Information shown -
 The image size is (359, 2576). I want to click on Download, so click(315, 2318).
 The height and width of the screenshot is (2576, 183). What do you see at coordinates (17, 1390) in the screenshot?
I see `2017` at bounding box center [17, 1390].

--

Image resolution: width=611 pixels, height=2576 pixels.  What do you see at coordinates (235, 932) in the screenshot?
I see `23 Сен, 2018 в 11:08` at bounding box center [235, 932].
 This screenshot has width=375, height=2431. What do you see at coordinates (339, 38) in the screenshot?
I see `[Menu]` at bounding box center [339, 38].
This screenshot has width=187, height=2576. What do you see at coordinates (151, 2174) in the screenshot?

==

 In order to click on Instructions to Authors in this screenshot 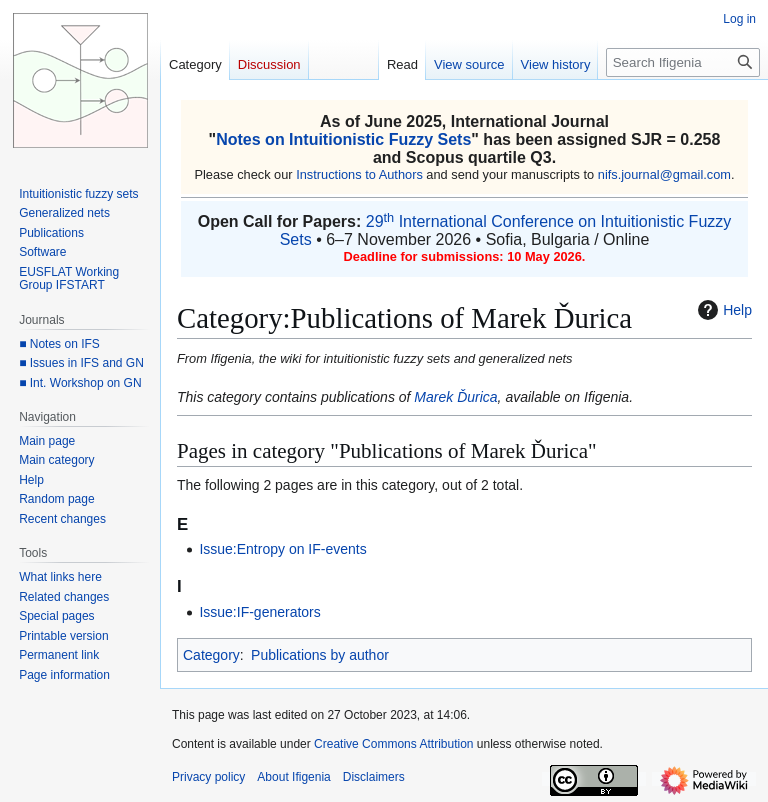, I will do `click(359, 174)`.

Problem to work on -
Beginning with the line that has "Image resolution: width=611" and ending with the line that has "This screenshot has width=187, height=2576.", set down the lines above exactly and include no others.

Written reply -
Image resolution: width=611 pixels, height=2576 pixels.  What do you see at coordinates (235, 932) in the screenshot?
I see `23 Сен, 2018 в 11:08` at bounding box center [235, 932].
 This screenshot has width=375, height=2431. What do you see at coordinates (339, 38) in the screenshot?
I see `[Menu]` at bounding box center [339, 38].
This screenshot has width=187, height=2576. What do you see at coordinates (151, 2174) in the screenshot?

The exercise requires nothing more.